Aksi kekerasan bersenjata menjadi pemandangan biasa di Mozambik yang dilanda perang sipil beberapa tahun terakhir. Pada Mei lalu, kelompok hak asasi manusia Amnesty International mendapat rekaman video pelecehan terhadap tahanan yang ditangkap milisi bersenjata karena diduga sebagai anggota militan.
Pekan lalu, Amnesty International menuduh tentara pemerintah menyiksa ekstremis di wilayah utara Cabo Delgado. Namun, tuduhan tersebut disanggah pemerintah dengan menyebut milisi jihadis sengaja berpakaian menyerupai pasukan pemerintah.

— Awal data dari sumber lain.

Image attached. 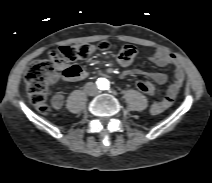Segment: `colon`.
<instances>
[{"label": "colon", "mask_w": 212, "mask_h": 183, "mask_svg": "<svg viewBox=\"0 0 212 183\" xmlns=\"http://www.w3.org/2000/svg\"><path fill=\"white\" fill-rule=\"evenodd\" d=\"M111 48L112 44L108 41L97 44L64 45L52 50L48 59L32 63L24 76L26 92L32 105L43 114L49 111L48 88L56 77L59 65L67 64L63 76L72 78L77 75L78 69L74 65H69V61L86 59L98 51L106 52ZM135 85L138 90L149 96L155 93L154 85L149 80H137Z\"/></svg>", "instance_id": "colon-1"}]
</instances>
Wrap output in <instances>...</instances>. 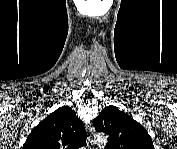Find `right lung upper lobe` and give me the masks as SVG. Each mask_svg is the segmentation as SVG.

Dalam tiga tahun terakhir, kelompok pemberontak yang bersumpah setia kepada ISIS kerap melancarkan serangan udara ke wilayah yang dikenal kaya sumber daya gas alam cair di Afrika.
Serangan milisi jihadis berhasil menguasai pelabuhan strategus Mocimba de Praia pada bulan lalu. Ini diyakini untuk mendukung rencana mereka membuka eksplorasi gas lepas pantai.